BEGIN

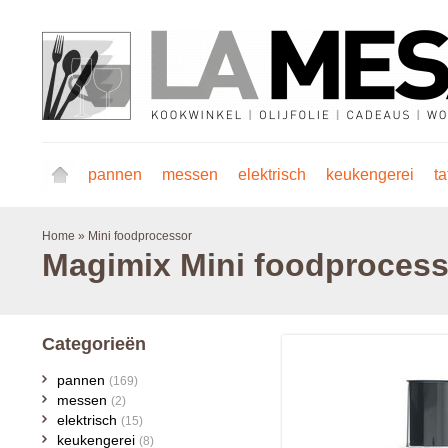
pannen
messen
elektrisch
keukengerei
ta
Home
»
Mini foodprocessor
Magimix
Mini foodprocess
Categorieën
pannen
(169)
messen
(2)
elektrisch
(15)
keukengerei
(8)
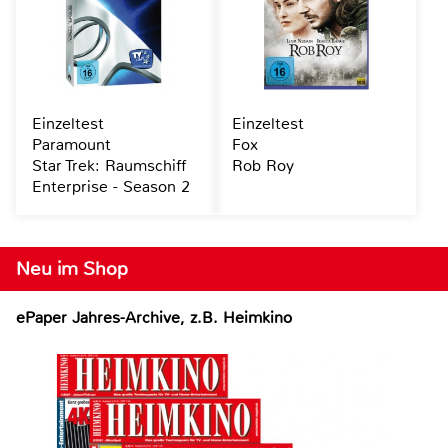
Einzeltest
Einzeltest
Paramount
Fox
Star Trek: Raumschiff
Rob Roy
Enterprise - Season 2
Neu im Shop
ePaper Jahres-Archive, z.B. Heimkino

END
BEGIN

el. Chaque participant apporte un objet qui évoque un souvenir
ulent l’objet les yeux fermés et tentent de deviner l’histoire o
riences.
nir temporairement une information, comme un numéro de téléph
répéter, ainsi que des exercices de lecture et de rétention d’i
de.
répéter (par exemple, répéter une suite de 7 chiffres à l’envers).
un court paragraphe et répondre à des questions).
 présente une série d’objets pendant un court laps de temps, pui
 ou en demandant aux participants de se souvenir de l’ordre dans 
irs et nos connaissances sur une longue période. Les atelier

END

Each line holding the word "Mini" must be pulled from the records.

Mini foodprocessor
Mini foodprocess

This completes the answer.